══ Material provided ══

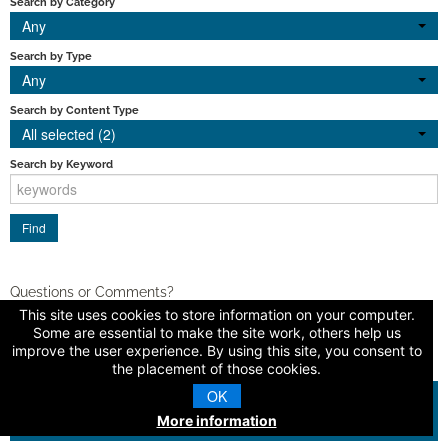
Search by Category
Any
Search by Type
Any
Search by Content Type
All selected (2)
Search by Keyword
Questions or Comments?
This site uses cookies to store information on your computer.
Contact Us
Some are essential to make the site work, others help us
improve the user experience. By using this site, you consent to
the placement of those cookies.
OK
© 2026 American Dental Education Association
More information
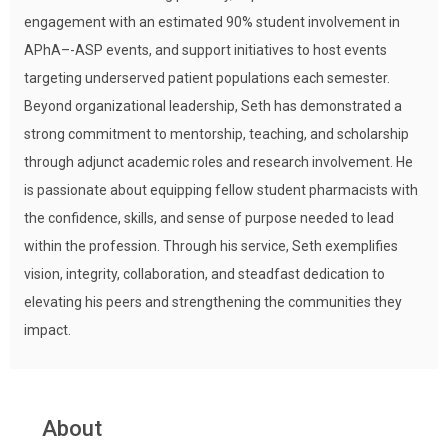
engagement with an estimated 90% student involvement in
APhA–-ASP events, and support initiatives to host events
targeting underserved patient populations each semester.
Beyond organizational leadership, Seth has demonstrated a
strong commitment to mentorship, teaching, and scholarship
through adjunct academic roles and research involvement. He
is passionate about equipping fellow student pharmacists with
the confidence, skills, and sense of purpose needed to lead
within the profession. Through his service, Seth exemplifies
vision, integrity, collaboration, and steadfast dedication to
elevating his peers and strengthening the communities they
impact.
About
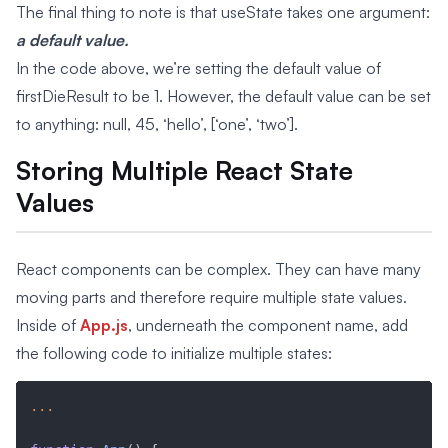
The final thing to note is that useState takes one argument:
a default value.
In the code above, we’re setting the default value of
firstDieResult to be 1. However, the default value can be set
to anything: null, 45, ‘hello’, [‘one’, ‘two’].
Storing Multiple React State
Values
React components can be complex. They can have many
moving parts and therefore require multiple state values.
Inside of
App.js
, underneath the component name, add
the following code to initialize multiple states:
...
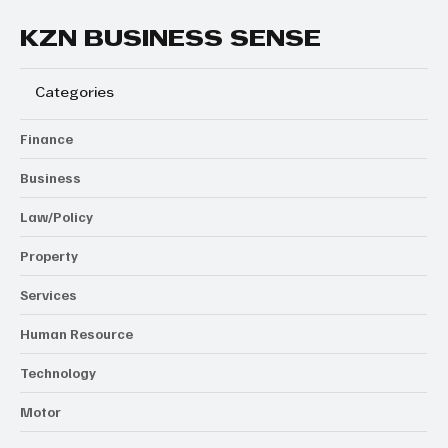
KZN BUSINESS SENSE
Categories
Finance
Business
Law/Policy
Property
Services
Human Resource
Technology
Motor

═══

#### Your task:
Please quote the lines of the material, beginning with the first and ending with the one that contains "strong commitment to", exactly as written and without any pictures.

#### Written reply:
Search by Category
Any
Search by Type
Any
Search by Content Type
All selected (2)
Search by Keyword
Questions or Comments?
This site uses cookies to store information on your computer.
Contact Us
Some are essential to make the site work, others help us
improve the user experience. By using this site, you consent to
the placement of those cookies.
OK
© 2026 American Dental Education Association
More information
engagement with an estimated 90% student involvement in
APhA–-ASP events, and support initiatives to host events
targeting underserved patient populations each semester.
Beyond organizational leadership, Seth has demonstrated a
strong commitment to mentorship, teaching, and scholarship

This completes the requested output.